Redford and Newman did jump off the cliff in Colorado, but they actually landed on a mattress-cushioned ledge six feet below. The full jump was performed by stunt men at another location.
Newman also did his own stunts in the bicycle scene, except for the final backwards crash through the fence, which was reportedly performed by cinematographer Conrad Hall.
Much has been made over a scene written by Goldman that was shot but never put into the final version of Butch Cassidy and the Sundance Kid. Hill had used several devices (such as the opening newsreel footage and the sepia sequences) to call attention to the film as a piece of fiction, thereby foregrounding the effect of media and popular culture on the creation of the Butch and Sundance myth.

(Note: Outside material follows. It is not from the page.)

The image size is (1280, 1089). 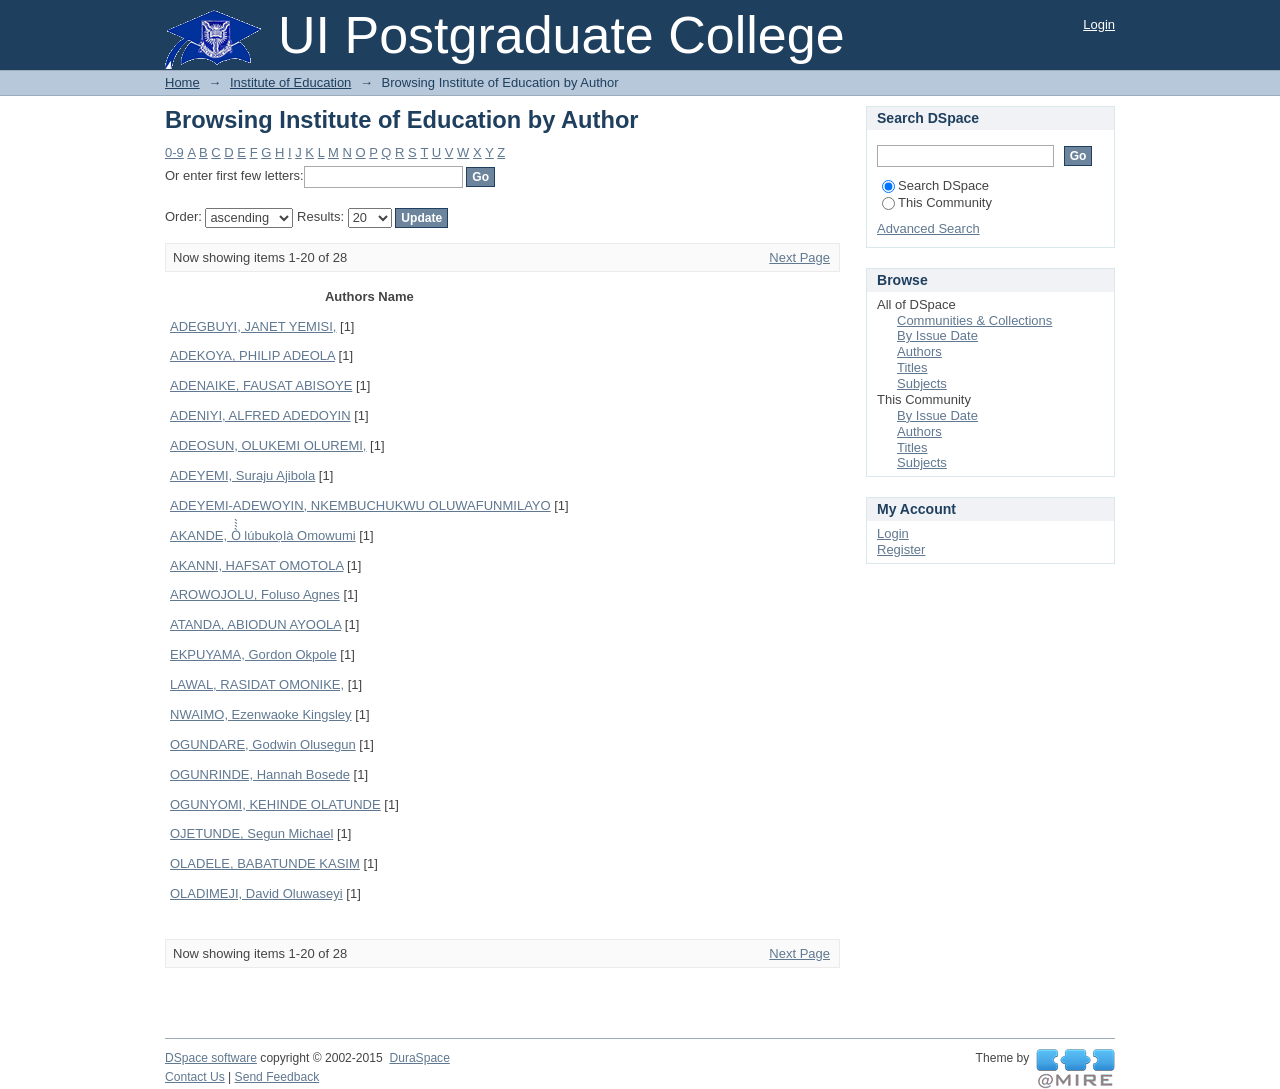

This was an important element of a scene in which Cassidy, the Kid, and Etta are in a Bolivian cinema and see a screen re-enactment of their gang, depicting Butch and Sundance as ruthless killers gunned down by the law. As the two men watch incredulously, shouting at the screen that it didn't happen that way, Etta walks off to the station to catch the train that would begin her journey back to America. In an earlier scene, she had told the men she would do anything for them except stay and watch them die, and Hill felt that this was sufficient and that the inclusion of the movie theater scene would have been "a little heavy-handed and unnecessary." Many others wanted him to keep the scene in, but he decided it was contrived. Unfortunately, the scene would have probably given Etta's character more depth and dimension.
Although Goldman wrote the dialogue for the final scene in which the characters, instead of showing awareness of their doomed situation, talk about a possible move to Australia, it was reportedly Hill who had the idea of showing them tenderly bandaging each other's wounds. About halfway through production, Hill told Screen International magazine he also decided to end the picture on a freeze frame, "leaving them in almost mythic form...I have no stomach for real violence. My back was out when I was working on the film, and so they padded me around on a stretcher. While being driven to and from location, I managed to figure out the whole ending, and I don't think I would have done so had I not been so incapacitated."
Cinematographer Conrad Hall said he overexposed much of the film because he thought the lightness of the story did not require dramatic lighting and color, but that Fox and DeLuxe (the color film processing company) brought back a lot of the richness of tones, as was their trademark style.
Hall said it was Hill's decision not to show the posse very clearly and that radios were used to coordinate shooting them from a great distance. He was especially pleased with the fortuitous timing in some of those scenes, such as one shot where Newman and Redford come over the rocks, just before they leap, and the posse is seen at the last moment, far off in a small clearing. "I operated [the camera for] that one myself," Hall told interviewer Leonard Maltin. "I'm a good operator, and I love to do it....I like to do it whenever I can."
Hall was not pleased with the night shots in Butch Cassidy and the Sundance Kid, such as the one in which a man is selling bicycles down on the street. He thought they had too much light and shadows and told Maltin he preferred really dark night shots, such as the ones in Bonnie and Clyde (1967).